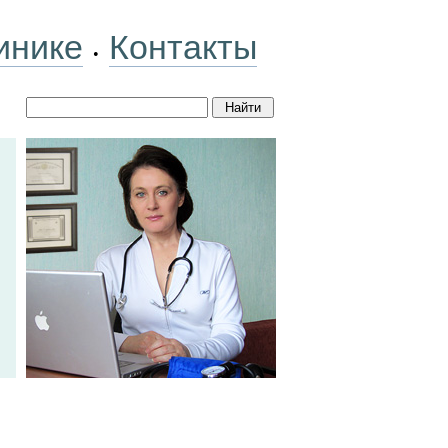
инике
Контакты
•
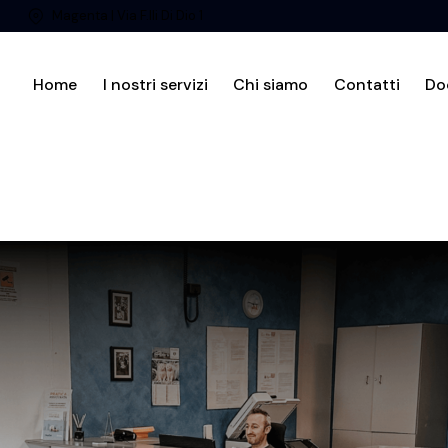
Magenta | Via F.lli Di Dio 1
Home
I nostri servizi
Chi siamo
Contatti
Do
Home
I nostri servizi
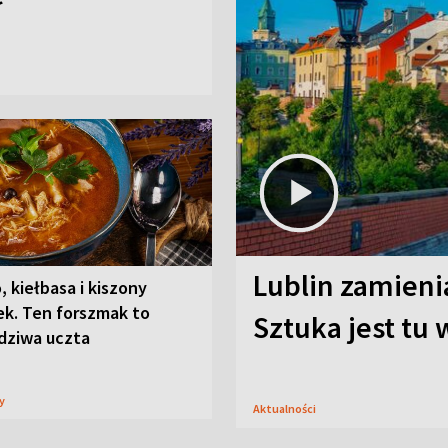
Lublin zamienia
, kiełbasa i kiszony
ek. Ten forszmak to
Sztuka jest tu
dziwa uczta
sy
Aktualności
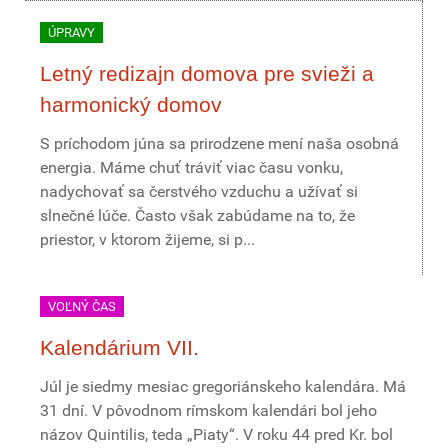
ÚPRAVY
Letný redizajn domova pre svieži a
harmonický domov
S príchodom júna sa prirodzene mení naša osobná
energia. Máme chuť tráviť viac času vonku,
nadychovať sa čerstvého vzduchu a užívať si
slnečné lúče. Často však zabúdame na to, že
priestor, v ktorom žijeme, si p...
VOĽNÝ ČAS
Kalendárium VII.
Júl je siedmy mesiac gregoriánskeho kalendára. Má
31 dní. V pôvodnom rímskom kalendári bol jeho
názov Quintilis, teda „Piaty“. V roku 44 pred Kr. bol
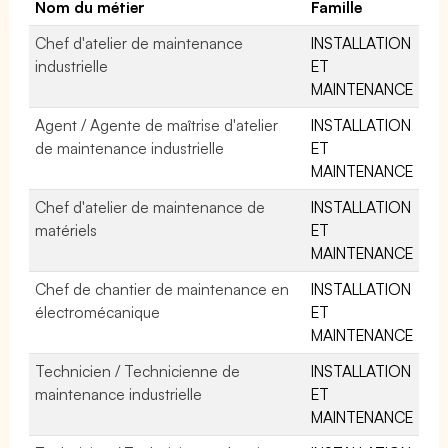
Nom du métier
Famille
Chef d'atelier de maintenance
INSTALLATION
industrielle
ET
MAINTENANCE
Agent / Agente de maîtrise d'atelier
INSTALLATION
de maintenance industrielle
ET
MAINTENANCE
Chef d'atelier de maintenance de
INSTALLATION
matériels
ET
MAINTENANCE
Chef de chantier de maintenance en
INSTALLATION
électromécanique
ET
MAINTENANCE
Technicien / Technicienne de
INSTALLATION
maintenance industrielle
ET
MAINTENANCE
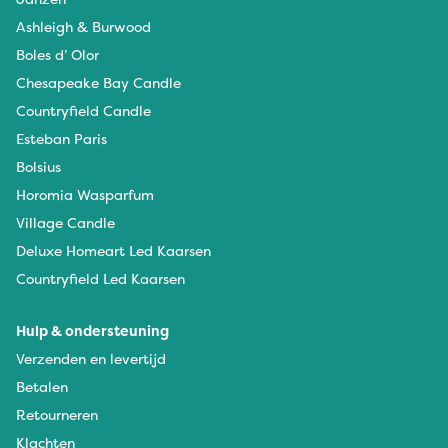
Ashleigh & Burwood
Boles d’ Olor
Chesapeake Bay Candle
Countryfield Candle
Esteban Paris
Bolsius
Horomia Wasparfum
Village Candle
Deluxe Homeart Led Kaarsen
Countryfield Led Kaarsen
Hulp & ondersteuning
Verzenden en levertijd
Betalen
Retourneren
Klachten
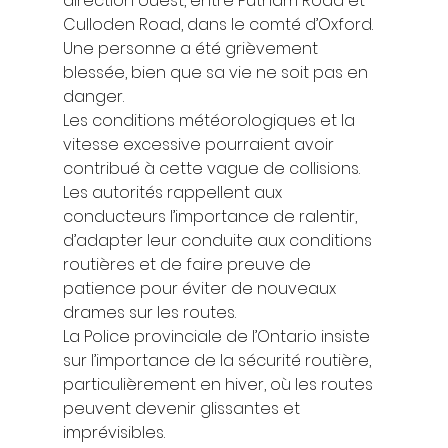
direction ouest, entre Putnam Road et 
Culloden Road, dans le comté d’Oxford. 
Une personne a été grièvement 
blessée, bien que sa vie ne soit pas en 
danger. 
Les conditions météorologiques et la 
vitesse excessive pourraient avoir 
contribué à cette vague de collisions. 
Les autorités rappellent aux 
conducteurs l’importance de ralentir, 
d’adapter leur conduite aux conditions 
routières et de faire preuve de 
patience pour éviter de nouveaux 
drames sur les routes. 
La Police provinciale de l’Ontario insiste 
sur l’importance de la sécurité routière, 
particulièrement en hiver, où les routes 
peuvent devenir glissantes et 
imprévisibles. 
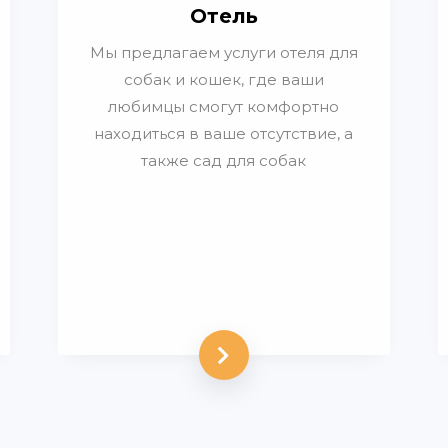
Отель
Мы предлагаем услуги отеля для
собак и кошек, где ваши
любимцы смогут комфортно
находиться в ваше отсутствие, а
также сад для собак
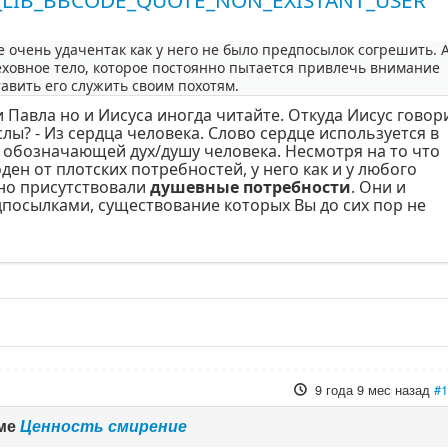
очень удачентак как у него не было предпосылок согрешить. А
еховное тело, которое постоянно пытается привлечь внимание
тавить его служить своим похотям.
и Павла но и Иисуса иногда читайте. Откуда Иисус говор
лы? - Из сердца человека. Слово сердце используется в
 обозначающей дух/душу человека. Несмотря на то что
ен от плотских потребностей, у него как и у любого
но присутствовали
душевные потребности
. Они и
посылками, существование которых Вы до сих пор не
9 года 9 мес назад
#
еме
Ценность смирение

· · ·

### What you need to do
In the entries, find every line holding "Kaarsen" and copy it.

### Exercise output
Deluxe Homeart Led Kaarsen
Countryfield Led Kaarsen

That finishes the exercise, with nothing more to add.